Il bando cinese ha messo a nudo una mancanza strutturale dell'intero mondo occidentale. Il futuro del riciclo delle materie plastiche è messo seriamente a rischio dalla mancanza di investimenti.

A quasi due anni dal bando cinese, e a un anno e mezzo dalle modifiche al codice di Basilea che impediranno il travaso di materie seconde in paesi non OCSE, la situazione è pericolosamente in stallo.

Questo dicembre, saranno due anni da quando la Cina ha vietato ai "rifiuti solidi" (perché di questo in realtà si tratta) l'ingresso nella Cina continentale (vedi Panico nel mercato internazionale dei rottami).

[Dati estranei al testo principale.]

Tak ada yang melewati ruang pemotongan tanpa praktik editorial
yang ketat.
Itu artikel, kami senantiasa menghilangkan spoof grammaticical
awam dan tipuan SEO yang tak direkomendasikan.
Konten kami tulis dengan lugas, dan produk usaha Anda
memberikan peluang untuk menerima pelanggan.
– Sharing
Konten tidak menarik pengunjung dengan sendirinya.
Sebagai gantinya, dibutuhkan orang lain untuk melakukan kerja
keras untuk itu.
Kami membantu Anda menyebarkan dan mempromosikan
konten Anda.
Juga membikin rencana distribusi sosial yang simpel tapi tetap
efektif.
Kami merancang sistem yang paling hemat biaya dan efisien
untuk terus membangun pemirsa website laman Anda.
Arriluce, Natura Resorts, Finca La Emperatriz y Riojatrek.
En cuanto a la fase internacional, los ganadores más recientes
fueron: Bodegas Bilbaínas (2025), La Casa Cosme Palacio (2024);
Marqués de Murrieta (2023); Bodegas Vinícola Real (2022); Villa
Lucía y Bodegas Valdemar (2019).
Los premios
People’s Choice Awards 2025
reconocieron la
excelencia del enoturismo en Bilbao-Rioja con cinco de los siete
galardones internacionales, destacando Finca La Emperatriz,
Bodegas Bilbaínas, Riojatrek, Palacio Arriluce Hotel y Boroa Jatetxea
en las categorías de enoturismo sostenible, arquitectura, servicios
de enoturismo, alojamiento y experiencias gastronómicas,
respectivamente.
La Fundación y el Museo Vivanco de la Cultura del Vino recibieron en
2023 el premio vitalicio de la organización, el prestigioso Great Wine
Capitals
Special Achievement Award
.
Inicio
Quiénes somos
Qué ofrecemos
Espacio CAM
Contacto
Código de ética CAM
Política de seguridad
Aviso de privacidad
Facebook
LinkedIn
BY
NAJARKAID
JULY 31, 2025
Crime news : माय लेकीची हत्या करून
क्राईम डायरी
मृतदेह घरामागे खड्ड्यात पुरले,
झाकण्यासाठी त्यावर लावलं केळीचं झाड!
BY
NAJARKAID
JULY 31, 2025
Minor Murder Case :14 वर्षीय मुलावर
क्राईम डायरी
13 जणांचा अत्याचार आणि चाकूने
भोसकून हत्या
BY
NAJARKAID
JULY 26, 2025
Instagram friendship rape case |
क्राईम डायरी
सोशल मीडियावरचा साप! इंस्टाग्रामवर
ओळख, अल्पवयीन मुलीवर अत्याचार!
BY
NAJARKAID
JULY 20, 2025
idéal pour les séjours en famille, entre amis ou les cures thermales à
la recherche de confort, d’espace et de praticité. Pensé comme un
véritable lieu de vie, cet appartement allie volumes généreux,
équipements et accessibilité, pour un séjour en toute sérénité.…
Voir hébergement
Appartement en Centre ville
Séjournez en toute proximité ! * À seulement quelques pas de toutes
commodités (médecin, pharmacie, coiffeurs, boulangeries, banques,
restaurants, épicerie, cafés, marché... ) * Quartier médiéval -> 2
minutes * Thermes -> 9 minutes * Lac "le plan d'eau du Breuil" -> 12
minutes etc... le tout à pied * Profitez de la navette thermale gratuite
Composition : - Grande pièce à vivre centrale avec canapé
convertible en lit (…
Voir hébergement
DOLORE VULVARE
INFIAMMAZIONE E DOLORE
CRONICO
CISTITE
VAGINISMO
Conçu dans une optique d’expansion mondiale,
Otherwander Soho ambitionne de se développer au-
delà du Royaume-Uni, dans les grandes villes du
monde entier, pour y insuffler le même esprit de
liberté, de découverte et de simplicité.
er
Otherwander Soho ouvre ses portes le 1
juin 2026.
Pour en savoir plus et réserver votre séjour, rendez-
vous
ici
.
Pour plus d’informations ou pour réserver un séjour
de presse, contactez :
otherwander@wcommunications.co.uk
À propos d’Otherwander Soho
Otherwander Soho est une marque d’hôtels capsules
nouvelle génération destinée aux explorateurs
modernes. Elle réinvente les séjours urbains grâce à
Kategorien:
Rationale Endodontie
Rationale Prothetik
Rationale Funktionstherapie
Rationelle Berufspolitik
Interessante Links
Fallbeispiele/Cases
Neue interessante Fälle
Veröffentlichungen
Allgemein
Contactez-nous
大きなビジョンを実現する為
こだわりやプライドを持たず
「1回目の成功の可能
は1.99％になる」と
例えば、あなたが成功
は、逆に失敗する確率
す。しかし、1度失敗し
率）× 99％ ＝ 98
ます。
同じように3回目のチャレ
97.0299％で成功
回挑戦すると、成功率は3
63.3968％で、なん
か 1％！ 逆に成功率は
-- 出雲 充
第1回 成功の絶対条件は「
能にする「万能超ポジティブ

Negli ultimi 18 mesi l'industria ha realizzato alcune modifiche per riciclare i propri rifiuti di plastica e altro materiale che non avevano una soluzione di riciclaggio locale.

Sfortunatamente, come hanno dimostrato i recenti articoli di notizie dalla Malesia (vedi Plastica: il punto sul riciclo), l'industria sta ancora esportando grandi quantità di rifiuti solidi, tra cui plastica da imballaggio, cartoni di latte, plastica da RAEE, cavi in PVC e altri granulati.

Tanto per fare un esempio, le bottiglie per il latte in HDPE sono completamente riciclabili nel paese in cui sono state prodotte, soprattutto in Europa, ma sono esportate in Malesia in grandi quantità. La ragione non è tecnica, è solo un problema commerciale.

Le materie plastiche sono riciclabili; la tecnologia esiste e ci sono molti riciclatori in tutta Europa e oltre che hanno investito in soluzioni per riciclare le proprie materie plastiche. Tuttavia, la filiera soffre ancora di una grave mancanza di investimenti, mancanza di capienza degli impianti e scarsa selezione nel punto in cui il materiale diventa rifiuto. Una regolamentazione scadente e debole non tutela il riciclatore onesto, che non può permettersi di investire in nuove tecnologie per il trattamento delle materie plastiche.

A un certo punto non ci saranno più mercati di esportazione per la plastica e altri rifiuti solidi. Potrebbe essere la prossima settimana, il prossimo mese o, l'anno prossimo, e potremmo resistere anche qualche mese in più, ma non per molto. La soluzione non sono né la discarica né l'incenerimento di materiali riciclabili nei mercati locali. Non è etico e, comunque, non c'è abbastanza capacità.

Per certo, il 1° gennaio 2021, le modifiche al codice di Basilea vieteranno a tutte le materie plastiche e altri rifiuti solidi di essere esportati in paesi non OCSE. Ciò include la Malesia, Dubai (recentemente apparso sui radar degli esportatori di plastica) o altri paesi dell'Asia Meridionale.

Servirebbe un pulsante di reset, che riavvii l'industria, i regolamenti, gli investimenti e le lavorazioni locali. Non basta chiudere i canali di esportazione: la Cina ce lo ha insegnato. La burocrazia ha influito pesantemente sul settore, non chiarendo chi deve pagare per gli investimenti e che deve sobbarcarsi il maggior costo del riciclo all'interno del paese. Nel frattempo, continuiamo ad esportare in Malesia e in altri paesi in via di sviluppo, come l'India e la Turchia, che però, a differenza della Cina, dispongono di infrastrutture interne inadeguate per il riciclaggio.

Il settore dovrebbe davvero premere il pulsante di ripristino e premerlo saldamente. La Malesia e gli altri mercati dell'Asia meridionale si chiuderanno il 1° gennaio 2021, data improcrastinabile, ma potrebbe succedere prima. Realisticamente, occorrono almeno 12 mesi per avere tutto a posto: reperimento dei fondi, pianificazione, reperimento degli spazi, costruzione degli impianti, permessi, contratti e apparecchiature di controllo richiedono tempo per organizzarsi.

Ma al 1° gennaio 2021 mancano solo 18 mesi. Ora o mai più.